Summary: What is Tackling a Wicked Problem?
This is a bulleted summary of the important points of the previous chapter.
- TWP is cornerstone course of the General Education program.
- Main goal: Give students opportunities to practice the four Habits of Mind–purposeful communication, problem-solving, integrated perspective, and self-regulated learning.
- To provide these opportunities, we use the cluster learning model in which students from different majors (interdisciplinarity) work on projects (project-based learning) that try to make an impact on the wicked problem in the world (open education).
- Student projects should, as much as possible, be designed and implemented by the students in order to help them practice self-regulated learning.

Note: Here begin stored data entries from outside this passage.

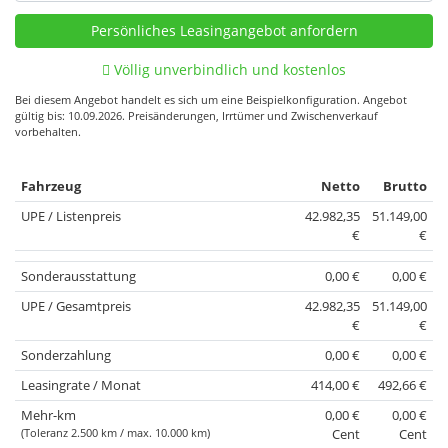
Völlig unverbindlich und kostenlos
Bei diesem Angebot handelt es sich um eine Beispielkonfiguration. Angebot
gültig bis: 10.09.2026. Preisänderungen, Irrtümer und Zwischenverkauf
vorbehalten.
Fahrzeug
Netto
Brutto
UPE / Listenpreis
42.982,35
51.149,00
€
€
Sonderausstattung
0,00 €
0,00 €
UPE / Gesamtpreis
42.982,35
51.149,00
€
€
Sonderzahlung
0,00 €
0,00 €
Leasingrate / Monat
414,00 €
492,66 €
Mehr-km
0,00 €
0,00 €
(Toleranz 2.500 km / max. 10.000 km)
Cent
Cent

- These projects will likely go in directions that the instructor didn’t anticipate. The role of the instructor is to facilitate students’ completion of the project.
- Many of these projects will fail to meet the goal of impacting the world because students are still learning how to plan projects.
- We want to help students learn how to identify what they need to learn and then figure out how to learn those things in order to complete a task. Again, this is part of self-regulated learning.
- One of the major tools students need in order to this kind of work is information literacy. This is why there are so many chapters in the OER about information literacy.
- The information literacy that we teach goes beyond “traditional” literacy where students use library databases to research a topic.
- The assignments in the course should include: the design, planning, and implementation of a project that tries to impact the world outside the classroom, a series of self-reflections related to each student’s personal development of the Habits of Mind, and some activities related to information literacy.